* Problem
Your copy should match the entries below exactly, apart from the images.

*** Opening of Listed entries ***

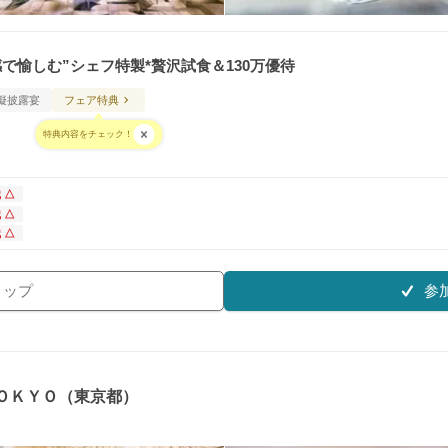
で愉しむ”シェフ特製*贅沢試食＆130万優待
擬披露宴
フェア特典
特典内容をチェック！
 △
 △
 △
参
リップ
ＴＯＫＹＯ（東京都）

*** Close of Listed entries ***

* Solution for this problem
で愉しむ”シェフ特製*贅沢試食＆130万優待
擬披露宴
フェア特典
特典内容をチェック！
 △
 △
 △
参
リップ
ＴＯＫＹＯ（東京都）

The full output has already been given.